The comment comes from the input field on the post form. Not clear it would show up as a comment. The old thread you refer to had little to do with Microsoft per se. Let me known if I can help with the inconsistencies you mention?
> Why do you speak about yourself in the third person?
When you submit a link to HN, there is an entry field for text in addition to the url.
It does not really describe what the text is used for. For links, the content of that field is simply added as the first comment.
Someone who is unfamiliar with the submission process may assume this field should describe what they are submitting, and not format it like a comment.
Then that text gets posted as the first comment and tons of people downvote it, jumping to the conclusion that the weird summary comment is from an AI, and not the submitter describing their own submission.
(I also assumed these comments were AI until someone else pointed this out)
Could not have said it better myself. Thanks.
AH! Thanks, that's useful context!
I downvoted this comment for sounding like a summarizing LLM, not adding anything substantial beyond the title of the post, before realizing you were the poster and author.
I didn’t know that “subtitle” would appear as first comment.
huh, i didn't realise that's what that does either
What's your assessment of AWS and GCP? Do you think it's likely they suffer from some of the same issues (eg the manual access of what should be highly secure, private systems, the instability, the lack of security)?
As a former GCP engineer, no, the systems are not generally unstable or insecure.
There is definitely manual access of data - it requires what was termed “break glass” similar to the JIT mechanism described by the author. However, it wasn’t quite so loose; there were eventually a lot of restrictions on who could approve what, what access you got after approval, and how that was audited.
It was difficult to get into the highest sensitivity data; humans reviewed your request and would reject it without a clear reason. And you could be 100% sure humans would review your session afterwards to look for bad behavior.

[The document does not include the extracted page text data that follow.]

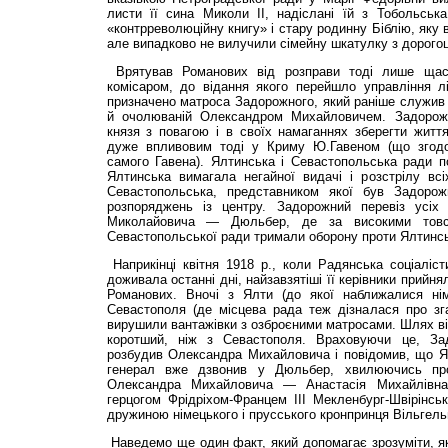
листи її сина Миколи II, надіслані їй з Тобольськ
«контрреволюційну книгу» і стару родинну Біблію, яку 
але випадково не вилучили сімейну шкатулку з дорогоц
Врятував Романових від розправи тоді лише щасл
комісаром, до відання якого перейшло управління л
призначено матроса Задорожного, який раніше служив в
й очолюваній Олександром Михайловичем. Задорож
князя з повагою і в своїх намаганнях зберегти житт
дуже впливовим тоді у Криму Ю.Гавеном (що згодо
самого Гавена). Ялтинська і Севастопольська ради п
Ялтинська вимагала негайної видачі і розстрілу вс
Севастопольська, представником якої був Задорож
розпоряджень із центру. Задорожний перевіз усі
Миколайовича — Дюльбер, де за високими товст
Севастопольської ради тримали оборону проти Ялтинсь
Наприкінці квітня 1918 р., коли Радянська соціаліс
доживала останні дні, найзавзятіші її керівники прийн
Романових. Вночі з Ялти (до якої наближалися нім
Севастополя (де місцева рада теж дізналася про з
вирушили вантажівки з озброєними матросами. Шлях в
коротший, ніж з Севастополя. Враховуючи це, За
розбудив Олександра Михайловича і повідомив, що Ял
генерал вже дзвонив у Дюльбер, хвилюючись пр
Олександра Михайловича — Анастасія Михайлівн
герцогом Фрідріхом-Францем III Мекленбург-Швірінсь
дружиною німецького і прусського кронпринця Вільгель
Наведемо ще один факт, який допомагає зрозуміти, я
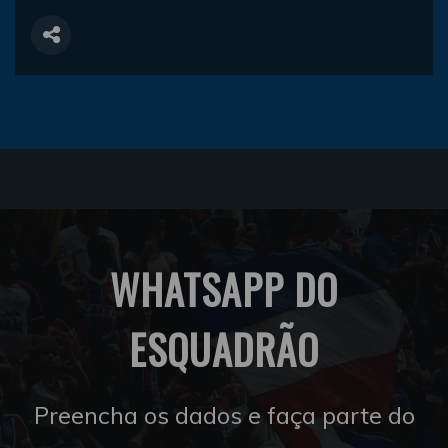
WHATSAPP DO
ESQUADRÃO
Preencha os dados e faça parte do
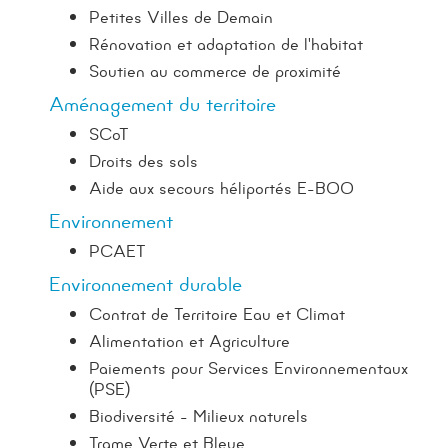
Petites Villes de Demain
Rénovation et adaptation de l'habitat
Soutien au commerce de proximité
Aménagement du territoire
SCoT
Droits des sols
Aide aux secours héliportés E-BOO
Environnement
PCAET
Environnement durable
Contrat de Territoire Eau et Climat
Alimentation et Agriculture
Paiements pour Services Environnementaux
(PSE)
Biodiversité - Milieux naturels
Trame Verte et Bleue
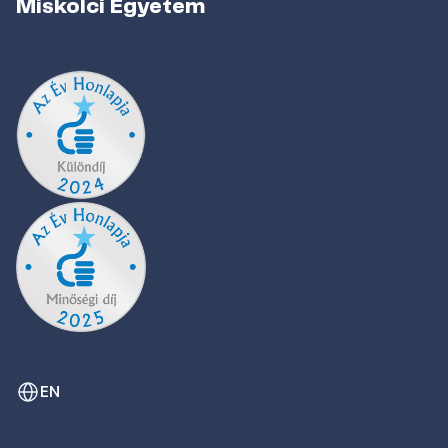
Miskolci Egyetem
EN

I once had to compile a large list of IP addresses that accessed a particular piece of data to fulfill a court order. It took me days of effort to get and maintain the elevated access necessary to do this.
I have a lot of respect for GCP as an engineering artifact, but a significantly less rosy opinion of GCP as an organization and bureaucratic entity. The amount of wasted effort expended on engaging with and navigating the bureaucracy is truly mind-boggling, and is the reason why a tiny feature that took a day to code could take months to release.
TLDR: It turns out that Nadella despite being an engineer is actually quite bad at managing engineering. Who would have thought?
I thought he was a PM.
What an epic takedown.
Microsoft should have promoted this guy instead of laying him off.
Did Microsoft really lose OpenAI as a customer?
The answer to your question is in the public releases. MS went from primary partner (under ROFR) to one of the options. They retain IP rights and API hosting, although in recent weeks we learned that OpenAI was planning a workaround with AWS and Microsoft said they might sue them for that. So the happy marriage is over, it’s more like a custody battle now: https://www.reuters.com/technology/microsoft-weighs-legal-ac...
New trollaxor dropped.
The first couple of paragraphs felt like a parody of a guy who goes to a diner and gets upset the waitress doesn’t address him as Dr.
It didn’t get any better.
His writing style is fairly over the top (he is Swiss, and I have seen this before, but not most of the time), but most of the technical content seems true to me.
In all fairness, you are right :)
Do not forget all that femboy stuff.
pardon?
I've worked in Windows for many many years, no idea who this guy is. He is randomly name dropping. He wants attention.
and what's with the parents? for running containers?